Sex Trafficking: The Abuse of Our Time
George Phillips/ Gatestone Institute/November 11/15
The State Department’s Trafficking in Persons Report estimates that more than 44,000 trafficking victims have identified throughout the world, out of which the Department of Justice has gained convictions in just 184 cases.
Compare this to the International Labor Organization 2012 estimate of a total of 20.9 million trafficked victims in the world and hundreds of thousands in the United States.
The media usually pays scant attention to their plight.
Esperanza was a sixteen-year-old girl when she was brutally raped by a man named Rey. He forced her to become a sex slave, and eventually brought her to New York, where she was raped, beaten and threatened in brothels day after day
Like so many other trafficking victims, Esperanza could not speak English. A man who saw the bruises on her body connected her with Safe Horizon, a program that specializes in helping trafficking victims; they helped to rescue her.

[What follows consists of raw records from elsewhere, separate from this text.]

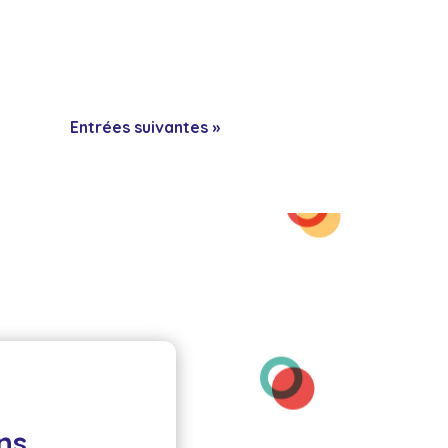
Entrées suivantes »
s 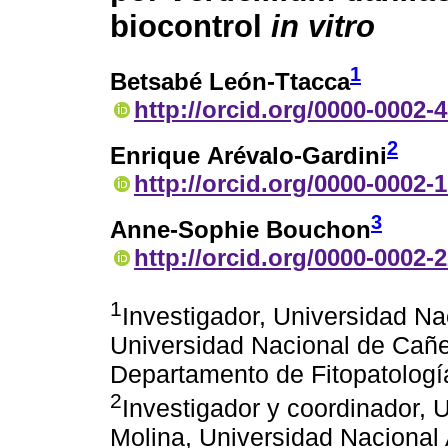
biocontrol
in vitro
1
Betsabé León-Ttacca
http://orcid.org/0000-0002-
2
Enrique Arévalo-Gardini
http://orcid.org/0000-0002-
3
Anne-Sophie Bouchon
http://orcid.org/0000-0002-
1
Investigador, Universidad Na
Universidad Nacional de Cañete
Departamento de Fitopatología
2
Investigador y coordinador, 
Molina, Universidad Nacional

On the other side of the world from Esperanza, Sina Vann, in Cambodia, was taken as a sex slave when she was 13.
Sina and the other girls were kept in underground cages — not able to see the difference between night and day. They were then brought into a room where they were raped by man after man.

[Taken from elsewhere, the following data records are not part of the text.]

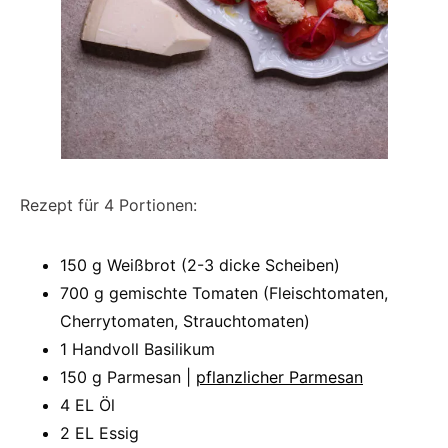
Rezept für 4 Portionen:
150 g Weißbrot (2-3 dicke Scheiben)
700 g gemischte Tomaten (Fleischtomaten,
Cherrytomaten, Strauchtomaten)
1 Handvoll Basilikum
150 g Parmesan |
pflanzlicher Parmesan
4 EL Öl
2 EL Essig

Sina was rescued in a raid organized by a former sex slave, Somaly Mam, who now runs an anti-trafficking program.
Sina Vann (left) and Esperanza (upper right) were both kept as sex slaves and forced into prostitution as children, in Cambodia and the United States respectively.
The fifteenth anniversary of the landmark Trafficking Victims Protection Act (TVPA) of 2000 took place recently, on October 28.
After hearing of the plight of many women in Eastern Europe, Congressman Chris Smith of New Jersey authored the Act to set forth the legal framework for prosecuting criminals involved in the crimes of modern day slavery, and to support traumatized victims in the U.S.
In addition to strengthening U.S. laws, the TVPA also targeted human trafficking throughout the world. The State Department annually reports on the efforts of all nations to combat trafficking. It also targets with sanctions on non-humanitarian aid countries that fail to meet minimum standards.
Last year, thanks to their lack of effort to combat human trafficking, authoritarian regimes including Iran, Russia, Venezuela, and Zimbabwe, along with 19 other countries, were subjected to sanctions.
Nevertheless, even though from 2007 to 2014 there were a total of 218 new or amended anti-trafficking laws in the world, only a small percentage of the world’s trafficked victims are being rescued.
The State Department’s Trafficking in Persons Report estimates that more than 44,000 trafficking victims have been identified throughout the world, out of which the Department of Justice has gained convictions in just 184 cases.
Compare this to the International Labor Organization 2012 estimate of a total of 20.9 million trafficked victims in the world, with hundreds of thousands in the United States.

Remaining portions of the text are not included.